Stored entries:

####################

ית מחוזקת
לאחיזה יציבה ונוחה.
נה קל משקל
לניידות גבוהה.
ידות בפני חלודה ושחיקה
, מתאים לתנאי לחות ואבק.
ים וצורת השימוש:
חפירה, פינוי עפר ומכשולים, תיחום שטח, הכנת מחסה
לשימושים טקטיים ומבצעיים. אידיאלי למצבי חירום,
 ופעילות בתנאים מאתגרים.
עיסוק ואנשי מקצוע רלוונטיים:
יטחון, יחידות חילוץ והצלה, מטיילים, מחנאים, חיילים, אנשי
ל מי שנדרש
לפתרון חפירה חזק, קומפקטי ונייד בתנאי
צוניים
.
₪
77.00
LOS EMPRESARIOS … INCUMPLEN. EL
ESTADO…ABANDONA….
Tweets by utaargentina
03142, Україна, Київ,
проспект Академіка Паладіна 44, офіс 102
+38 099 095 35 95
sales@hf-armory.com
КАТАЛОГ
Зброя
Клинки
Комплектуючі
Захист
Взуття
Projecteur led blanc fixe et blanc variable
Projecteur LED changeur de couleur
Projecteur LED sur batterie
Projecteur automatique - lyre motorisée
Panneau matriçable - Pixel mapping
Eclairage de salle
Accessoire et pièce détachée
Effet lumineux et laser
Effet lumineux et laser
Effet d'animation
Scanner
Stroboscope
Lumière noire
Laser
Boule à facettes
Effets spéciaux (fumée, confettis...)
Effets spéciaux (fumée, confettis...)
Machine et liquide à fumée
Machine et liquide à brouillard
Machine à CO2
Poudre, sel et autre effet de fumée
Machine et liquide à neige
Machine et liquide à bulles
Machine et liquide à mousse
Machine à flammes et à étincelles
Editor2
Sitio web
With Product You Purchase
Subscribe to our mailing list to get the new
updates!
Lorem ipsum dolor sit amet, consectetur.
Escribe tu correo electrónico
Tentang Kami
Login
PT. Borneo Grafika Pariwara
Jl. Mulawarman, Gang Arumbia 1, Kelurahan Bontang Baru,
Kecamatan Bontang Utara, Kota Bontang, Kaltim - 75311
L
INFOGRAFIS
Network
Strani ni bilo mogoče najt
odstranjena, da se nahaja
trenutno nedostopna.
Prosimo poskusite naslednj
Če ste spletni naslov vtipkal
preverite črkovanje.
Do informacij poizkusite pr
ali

####################

▶ Directions
Copy out exactly the lines from the one containing "Tentang Kami" through the last line above, keeping both end lines.

▶ The answer
Tentang Kami
Login
PT. Borneo Grafika Pariwara
Jl. Mulawarman, Gang Arumbia 1, Kelurahan Bontang Baru,
Kecamatan Bontang Utara, Kota Bontang, Kaltim - 75311
L
INFOGRAFIS
Network
Strani ni bilo mogoče najt
odstranjena, da se nahaja
trenutno nedostopna.
Prosimo poskusite naslednj
Če ste spletni naslov vtipkal
preverite črkovanje.
Do informacij poizkusite pr
ali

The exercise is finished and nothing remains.